[[ Data listing, beginning ]]

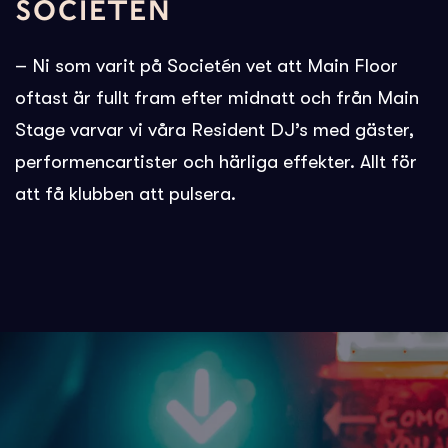
SOCIETEN
– Ni som varit på Societén vet att Main Floor
oftast är fullt fram efter midnatt och från Main
Stage varvar vi våra Resident DJ’s med gäster,
performencartister och härliga effekter. Allt för
att få klubben att pulsera.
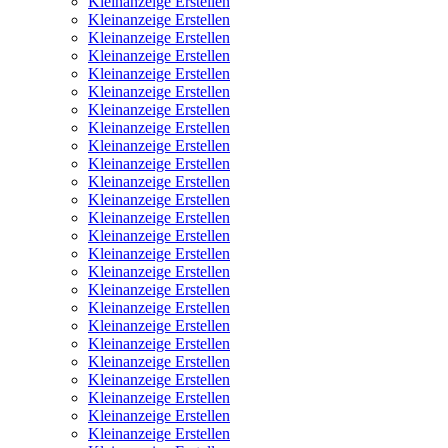
Kleinanzeige Erstellen
Kleinanzeige Erstellen
Kleinanzeige Erstellen
Kleinanzeige Erstellen
Kleinanzeige Erstellen
Kleinanzeige Erstellen
Kleinanzeige Erstellen
Kleinanzeige Erstellen
Kleinanzeige Erstellen
Kleinanzeige Erstellen
Kleinanzeige Erstellen
Kleinanzeige Erstellen
Kleinanzeige Erstellen
Kleinanzeige Erstellen
Kleinanzeige Erstellen
Kleinanzeige Erstellen
Kleinanzeige Erstellen
Kleinanzeige Erstellen
Kleinanzeige Erstellen
Kleinanzeige Erstellen
Kleinanzeige Erstellen
Kleinanzeige Erstellen
Kleinanzeige Erstellen
Kleinanzeige Erstellen
Kleinanzeige Erstellen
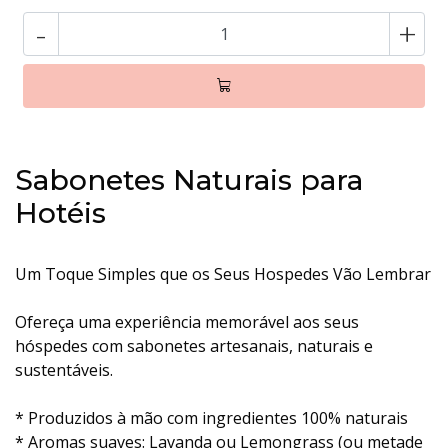
-
+
Sabonetes Naturais para
Hotéis
Um Toque Simples que os Seus Hospedes Vão Lembrar
Ofereça uma experiência memorável aos seus
hóspedes com sabonetes artesanais, naturais e
sustentáveis.
* Produzidos à mão com ingredientes 100% naturais
* Aromas suaves: Lavanda ou Lemongrass (ou metade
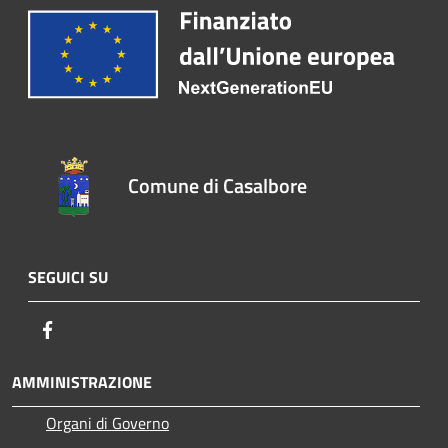
Comune di Casalbore
SEGUICI SU
Facebook
AMMINISTRAZIONE
Organi di Governo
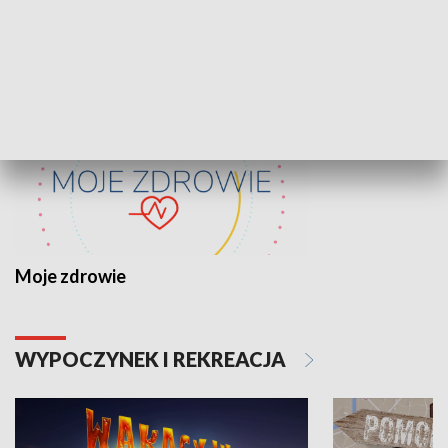
ZDROWIE I NAUKA
Moje zdrowie
WYPOCZYNEK I REKREACJA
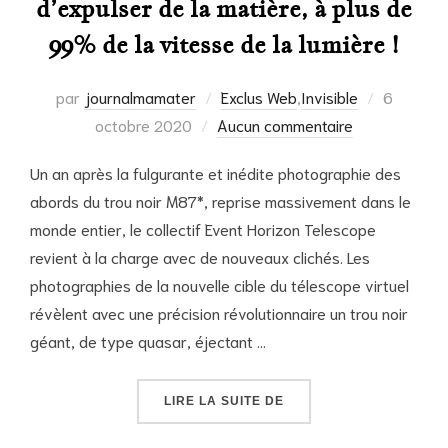
d’expulser de la matière, à plus de
99% de la vitesse de la lumière !
Publié
par
journalmamater
Exclus Web
,
Invisible
6
le
octobre 2020
Aucun commentaire
Un an après la fulgurante et inédite photographie des
abords du trou noir M87*, reprise massivement dans le
monde entier, le collectif Event Horizon Telescope
revient à la charge avec de nouveaux clichés. Les
photographies de la nouvelle cible du télescope virtuel
révèlent avec une précision révolutionnaire un trou noir
géant, de type quasar, éjectant …
« UN TROU NOIR SURPRI
LIRE LA SUITE DE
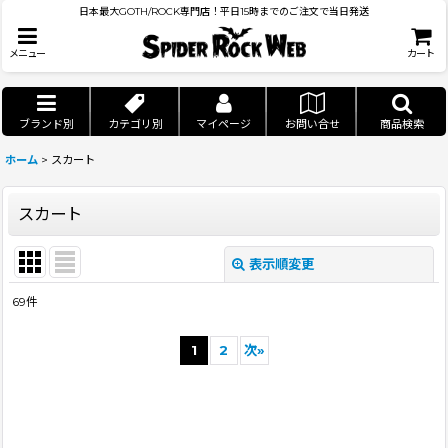
日本最大GOTH/ROCK専門店！平日15時までのご注文で当日発送
メニュー
カート
ブランド別
カテゴリ別
マイページ
お問い合せ
商品検索
ホーム
>
スカート
スカート
表示順変更
閉じる
69
件
表示数
:
1
2
次
»
並び順
:
絞り込む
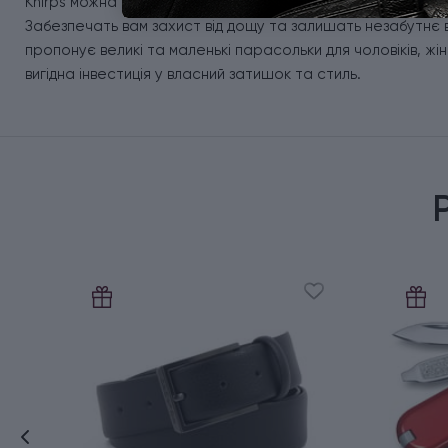
Knirps можна впізнати за знаменитою червоною цяткою, як
Забезпечать вам захист від дощу та залишать незабутнє 
пропонує великі та маленькі парасольки для чоловіків, жіно
вигідна інвестиція у власний затишок та стиль.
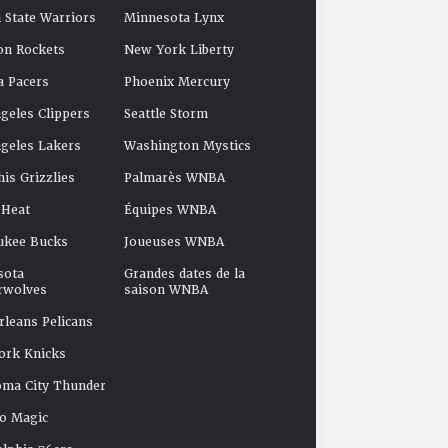
 State Warriors
Minnesota Lynx
on Rockets
New York Liberty
a Pacers
Phoenix Mercury
geles Clippers
Seattle Storm
geles Lakers
Washington Mystics
s Grizzlies
Palmarès WNBA
 Heat
Équipes WNBA
ukee Bucks
Joueuses WNBA
sota
Grandes dates de la
rwolves
saison WNBA
leans Pelicans
ork Knicks
oma City Thunder
o Magic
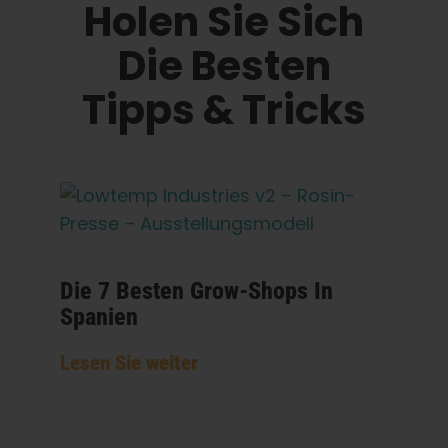
Holen Sie Sich
Die Besten
Tipps & Tricks
Die 7 Besten Grow-Shops In
Spanien
Lesen Sie weiter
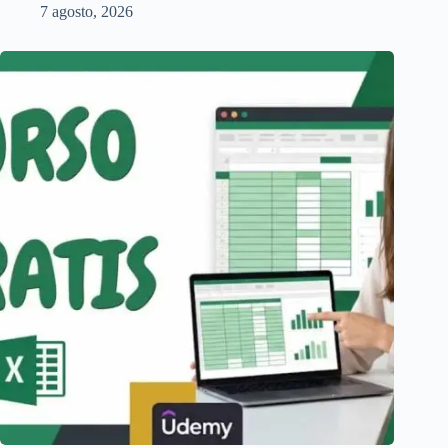
7 agosto, 2026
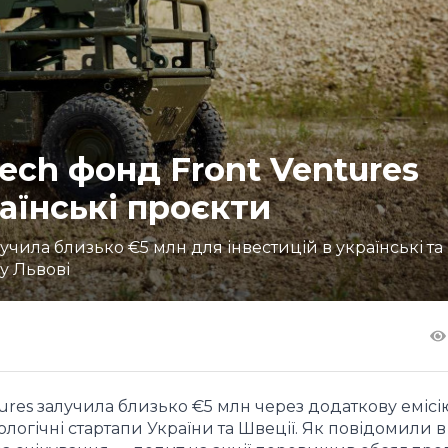
ech фонд Front Ventures
раїнські проєкти
учила близько €5 млн для інвестицій в українські та
 у Львові
ures залучила близько €5 млн через додаткову емісі
огічні стартапи України та Швеції. Як повідомили в 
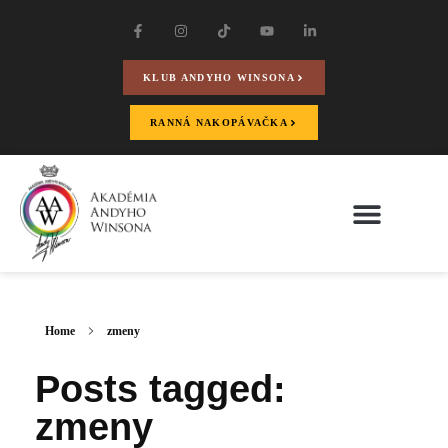
KLUB ANDYHO WINSONA
RANNÁ NAKOPÁVAČKA
Home
zmeny
Posts tagged:
zmeny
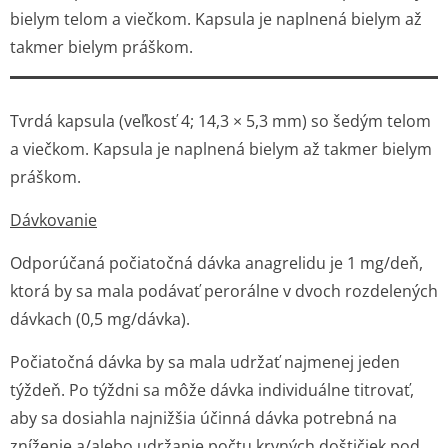
bielym telom a viečkom. Kapsula je naplnená bielym až
takmer bielym práškom.
Tvrdá kapsula (veľkosť 4; 14,3 × 5,3 mm) so šedým telom
a viečkom. Kapsula je naplnená bielym až takmer bielym
práškom.
Dávkovanie
Odporúčaná počiatočná dávka anagrelidu je 1 mg/deň,
ktorá by sa mala podávať perorálne v dvoch rozdelených
dávkach (0,5 mg/dávka).
Počiatočná dávka by sa mala udržať najmenej jeden
týždeň. Po týždni sa môže dávka individuálne titrovať,
aby sa dosiahla najnižšia účinná dávka potrebná na
zníženie a/alebo udržanie počtu krvných doštičiek pod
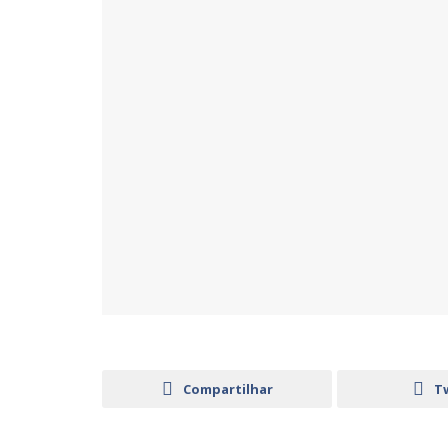
Compartilhar
T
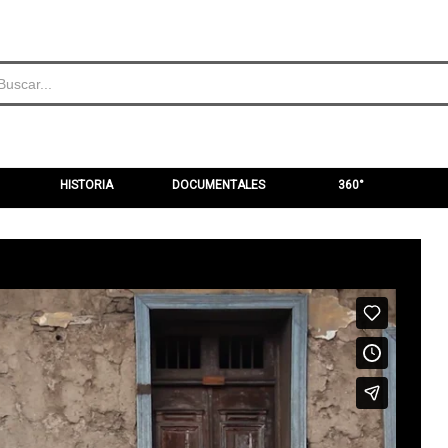
HISTORIA
DOCUMENTALES
360°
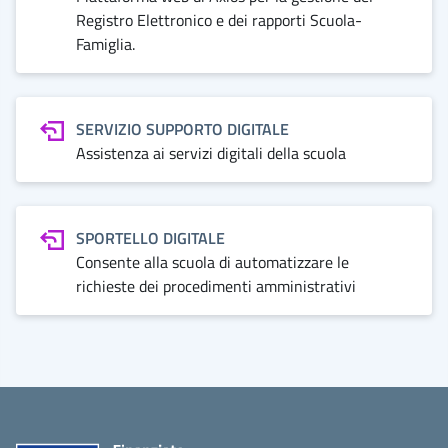
Registro Elettronico e dei rapporti Scuola-
Famiglia.
SERVIZIO SUPPORTO DIGITALE
Assistenza ai servizi digitali della scuola
SPORTELLO DIGITALE
Consente alla scuola di automatizzare le
richieste dei procedimenti amministrativi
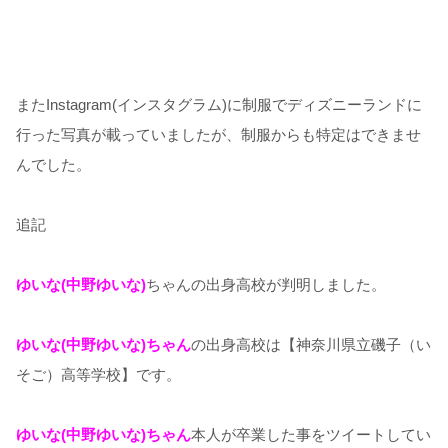
またInstagram(インスタグラム)に制服でディズニーランドに
行った写真が載っていましたが、制服からも特定はできませ
んでした。
追記
ゆいな(中野ゆいな)
ちゃんの出身高校が判明しました。
ゆいな(中野ゆいな)ちゃん
の出身高校は【神奈川県立磯子（い
そご）高等学校】です。
ゆいな(中野ゆいな)ちゃん
本人が卒業した事をツイートしてい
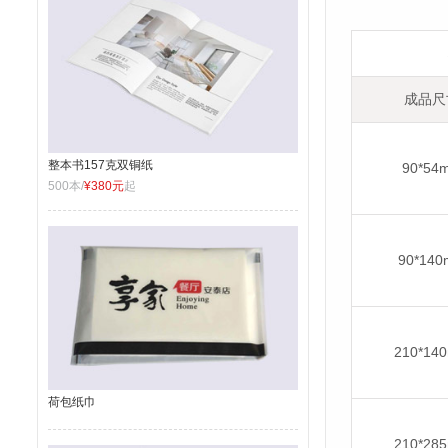
成品尺
整本书157克双铜纸
90*54
500本/
¥380元
起
90*14
210*14
荷包纸巾
210*28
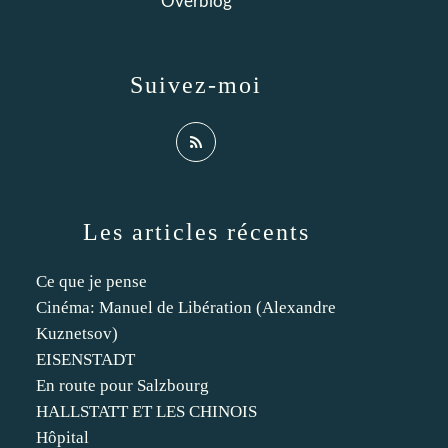
Overblog
Suivez-moi
Les articles récents
Ce que je pense
Cinéma: Manuel de Libération (Alexandre
Kuznetsov)
EISENSTADT
En route pour Salzbourg
HALLSTATT ET LES CHINOIS
Hôpital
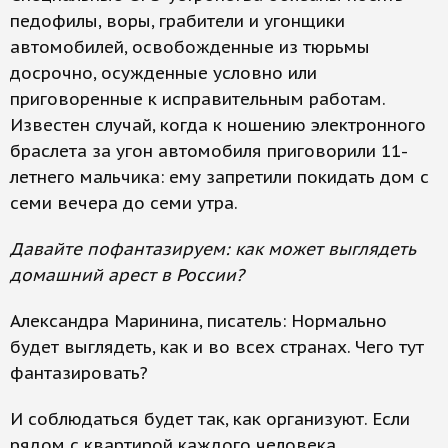
педофилы, воры, грабители и угонщики
автомобилей, освобожденные из тюрьмы
досрочно, осужденные условно или
приговоренные к исправительным работам.
Известен случай, когда к ношению электронного
браслета за угон автомобиля приговорили 11-
летнего мальчика: ему запретили покидать дом с
семи вечера до семи утра.
Давайте пофантазируем: как может выглядеть
домашний арест в России?
Александра Маринина, писатель: Нормально
будет выглядеть, как и во всех странах. Чего тут
фантазировать?
И соблюдаться будет так, как организуют. Если
рядом с квартирой каждого человека,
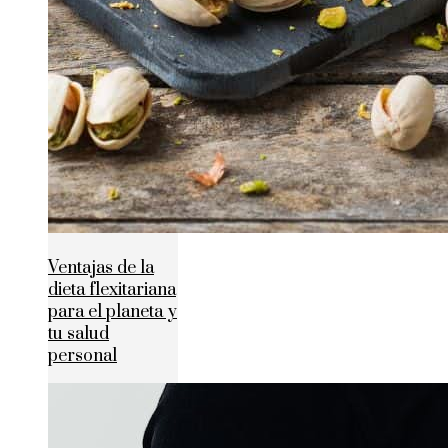
Ventajas de la
dieta flexitariana
para el planeta y
tu salud
personal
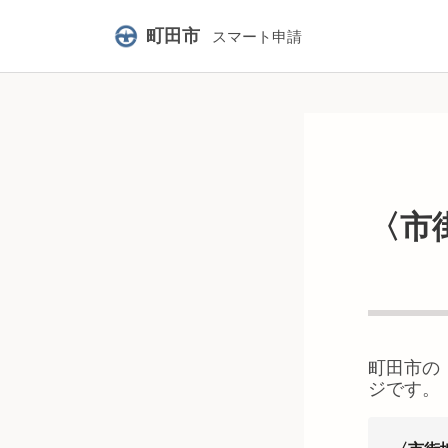
町田市
スマート申請
〈市
町田市
の
ジです。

[[ Data listing, end ]]

**What this task involves**
The response is to contain exactly the lines from the beginning of the data through the line containing "ingredientes 100% naturais", both ends included, and nothing else; omit the pictures.

**Answer to the problem**
SOCIETEN
– Ni som varit på Societén vet att Main Floor
oftast är fullt fram efter midnatt och från Main
Stage varvar vi våra Resident DJ’s med gäster,
performencartister och härliga effekter. Allt för
att få klubben att pulsera.
Kleinanzeige Erstellen
Kleinanzeige Erstellen
Kleinanzeige Erstellen
Kleinanzeige Erstellen
Kleinanzeige Erstellen
Kleinanzeige Erstellen
Kleinanzeige Erstellen
Kleinanzeige Erstellen
Kleinanzeige Erstellen
Kleinanzeige Erstellen
Kleinanzeige Erstellen
Kleinanzeige Erstellen
Kleinanzeige Erstellen
Kleinanzeige Erstellen
Kleinanzeige Erstellen
Kleinanzeige Erstellen
Kleinanzeige Erstellen
Kleinanzeige Erstellen
Kleinanzeige Erstellen
Kleinanzeige Erstellen
Kleinanzeige Erstellen
Kleinanzeige Erstellen
Kleinanzeige Erstellen
Kleinanzeige Erstellen
Kleinanzeige Erstellen
-
+
Sabonetes Naturais para
Hotéis
Um Toque Simples que os Seus Hospedes Vão Lembrar
Ofereça uma experiência memorável aos seus
hóspedes com sabonetes artesanais, naturais e
sustentáveis.
* Produzidos à mão com ingredientes 100% naturais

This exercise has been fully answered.